Onze fractie heeft een beperkt aantal zorgpunten, namelijk de volgende: de taxistandplaatsen. Er is 20 vierkante meter beschikbaar voor drie taxistandplaatsen aan de achterzijde. Wij vinden dat krap bemeten en vragen ons af of dat niet tot chaos zal leiden. Wij weten dat aan de voorzijde weliswaar het huidige aantal standplaatsen behouden blijft, maar kunnen ons voorstellen dat in de nieuwe situatie taxichauffeurs reizigers liever aan de achterzijde afzetten.
Het tweede punt is de afstemming van de werkzaamheden van dit project met de Noord-Zuidlijn en het Oosterdokseiland. Dat luistert zeer nauw. Essentieel is dat die werkzaamheden op elkaar aansluiten, anders zal het grote gevolgen hebben voor de drie projecten. Het vergt dus veel van het coördinatiemanagement tussen die projecten.
Een klein punt is dat mijn voorstel voor het planten van bomen op het Stationsplein aan de achterzijde niet is gehonoreerd. Ik troost mij echter met de gedachte dat eventueel wel een beplanting onder de vides en het busplatform kan plaatsvinden volgens de antwoorden die ik van de wethouder heb mogen ontvangen.
Nu ga ik in op de reactie van de fractie van de PvdA. Wij steunen de motie van deze fractie van harte, maar wij vinden het raar dat twee jaar geleden het toenmalig raadslid de heer Huffnagel een motie heeft ingediend, die ervoor pleitte dat er een plein met allure aan de voorkant zou komen, waarbij ook het water zou worden betrokken, eigenlijk een extra mooie uitvoering van het Stationsplein. Deze motie heeft toen echter niet de steun van die fractie gekregen. Nu komt de PvdA wel met een motie om ervoor te zorgen dat er niet wordt bezuinigd op het stationseiland. Desondanks steunen wij de motie van de PvdA. Daarnaast zijn wij enigszins verbaasd dat wij eerst een commissiebehandeling hebben gehad, waar de fractie van de PvdA ter vergadering kwam met 53 vragen die snel werden beantwoord, dat vervolgens in de commissie, waar de zaak inhoudelijk wordt behandeld, met een grote mate van tevredenheid en een minimale tijdsbesteding het project wordt besproken en dat vervolgens in deze raadsvergadering weer nieuwe punten worden ingebracht. Ik twijfel hierdoor of de PvdA wel volmondig achter dit besluit staat. Ik neem aan dat de PvdA-fractie hierop wil reageren.

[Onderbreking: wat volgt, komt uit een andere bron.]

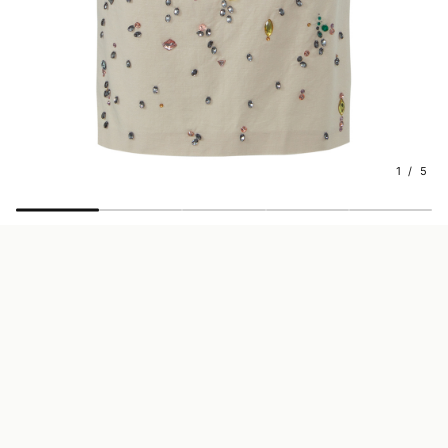
1 / 5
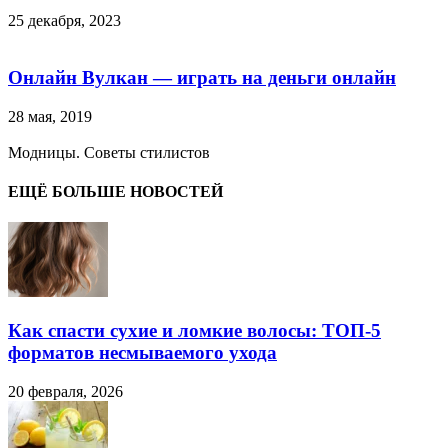
25 декабря, 2023
Онлайн Вулкан — играть на деньги онлайн
28 мая, 2019
Модницы. Советы стилистов
ЕЩЁ БОЛЬШЕ НОВОСТЕЙ
Как спасти сухие и ломкие волосы: ТОП-5
форматов несмываемого ухода
20 февраля, 2026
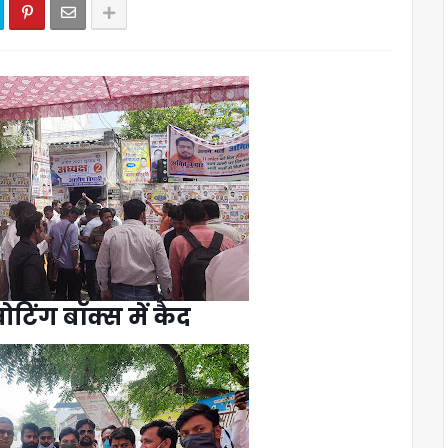
ोटिंग बॉक्स में कैद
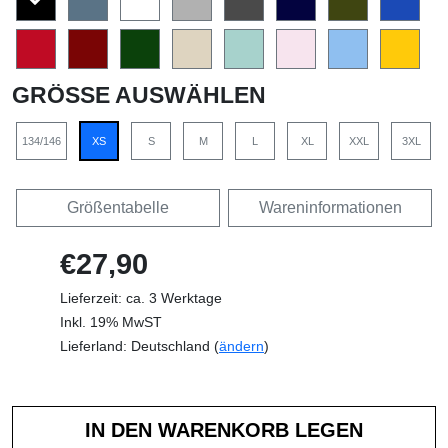
GRÖSSE AUSWÄHLEN
134/146
XS
S
M
L
XL
XXL
3XL
Größentabelle
Wareninformationen
€27,90
Lieferzeit: ca. 3 Werktage
Inkl. 19% MwST
Lieferland: Deutschland (
ändern
)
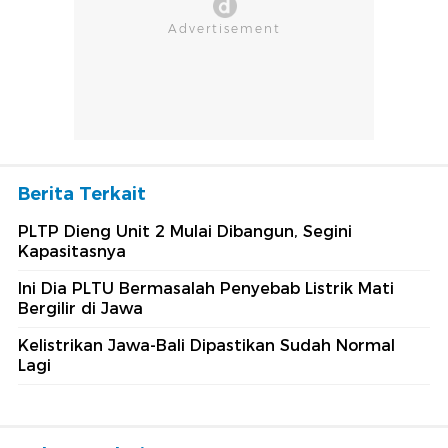
Berita Terkait
PLTP Dieng Unit 2 Mulai Dibangun, Segini
Kapasitasnya
Ini Dia PLTU Bermasalah Penyebab Listrik Mati
Bergilir di Jawa
Kelistrikan Jawa-Bali Dipastikan Sudah Normal
Lagi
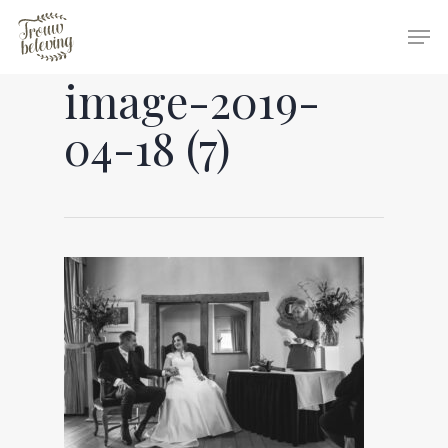
image-2019-
Hit enter to search or ESC to close
04-18 (7)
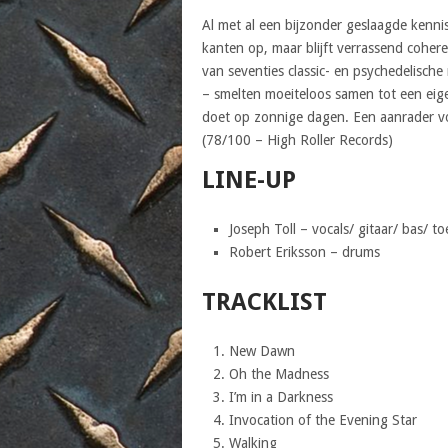
Al met al een bijzonder geslaagde kenni
kanten op, maar blijft verrassend cohere
van seventies classic- en psychedelische
– smelten moeiteloos samen tot een eigen
doet op zonnige dagen. Een aanrader vo
(78/100 – High Roller Records)
LINE-UP
Joseph Toll – vocals/ gitaar/ bas/ to
Robert Eriksson – drums
TRACKLIST
New Dawn
Oh the Madness
I’m in a Darkness
Invocation of the Evening Star
Walking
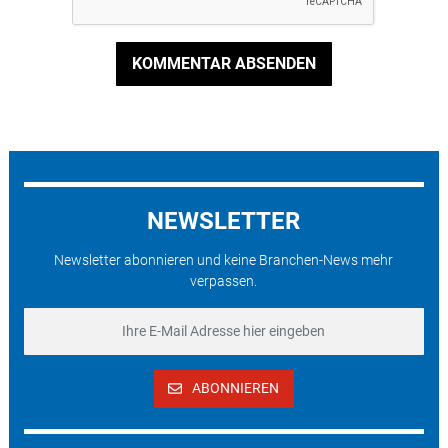
KOMMENTAR ABSENDEN
NEWSLETTER
Newsletter abonnieren und keine Branchen-News mehr
verpassen.
ABONNIEREN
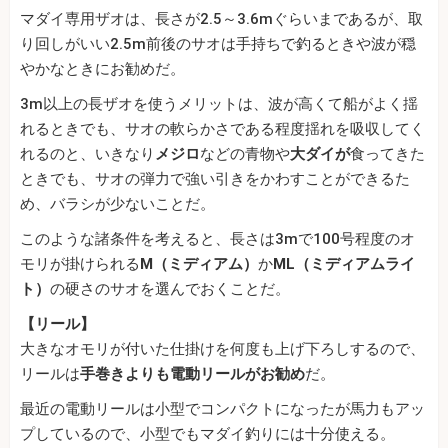
マダイ専用ザオは、長さが2.5～3.6mぐらいまであるが、取
り回しがいい2.5m前後のサオは手持ちで釣るときや波が穏
やかなときにお勧めだ。
3m以上の長ザオを使うメリットは、波が高くて船がよく揺
れるときでも、サオの軟らかさである程度揺れを吸収してく
れるのと、いきなり
メジロ
などの青物や
大ダイが
食ってきた
ときでも、サオの弾力で強い引きをかわすことができるた
め、バラシが少ないことだ。
このような諸条件を考えると、長さは3mで100号程度のオ
モリが掛けられる
M（ミディアム）
か
ML（ミディアムライ
ト）
の硬さのサオを選んでおくことだ。
【リール】
大きなオモリが付いた仕掛けを何度も上げ下ろしするので、
リールは
手巻きよりも電動リールがお勧め
だ。
最近の電動リールは小型でコンパクトになったが馬力もアッ
プしているので、小型でもマダイ釣りには十分使える。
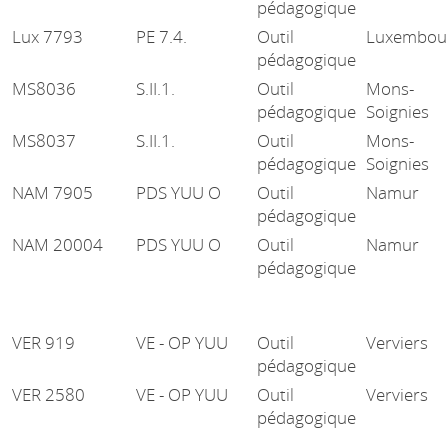
pédagogique
Lux 7793
PE 7.4.
Outil
Luxembou
pédagogique
MS8036
S.II.1.
Outil
Mons-
pédagogique
Soignies
MS8037
S.II.1.
Outil
Mons-
pédagogique
Soignies
NAM 7905
PDS YUU O
Outil
Namur
pédagogique
NAM 20004
PDS YUU O
Outil
Namur
pédagogique
VER 919
VE - OP YUU
Outil
Verviers
pédagogique
VER 2580
VE - OP YUU
Outil
Verviers
pédagogique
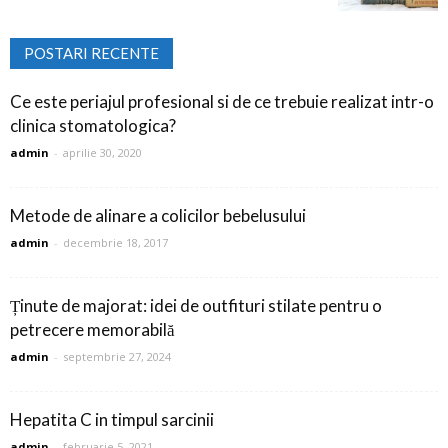
POSTARI RECENTE
Ce este periajul profesional si de ce trebuie realizat intr-o
clinica stomatologica?
admin
-
aprilie 30, 2020
Metode de alinare a colicilor bebelusului
admin
-
decembrie 18, 2017
Ținute de majorat: idei de outfituri stilate pentru o
petrecere memorabilă
admin
-
septembrie 27, 2024
Hepatita C in timpul sarcinii
admin
-
februarie 5, 2021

De heer BIJLSMA: Ik kan de heer Flos geruststellen. Ik had al gezegd het een mooi plan te vinden. Juist de antwoorden op onze vragen en de uitvoerige discussie die wij hebben gehad hebben tot de reductie van een aantal aandachtspunten geleid die wij scherp in de gaten moeten houden, omdat het zo'n ingewikkeld project betreft en er grote bedragen mee zijn gemoeid. Ik heb al gezegd dat wij de antwoorden op dit moment voldoende vinden om akkoord te gaan, maar de Raad moet wel scherp de vinger aan de pols houden om te voorkomen dat wij later voor onvoorziene uitgaven komen te staan, die wij nu niet inschatten. Die voorzichtigheid wil ik hierbij toch aantekenen. Wij stellen geen nieuwe vragen, maar de vragen vloeien voort uit antwoorden die wij hebben gekregen.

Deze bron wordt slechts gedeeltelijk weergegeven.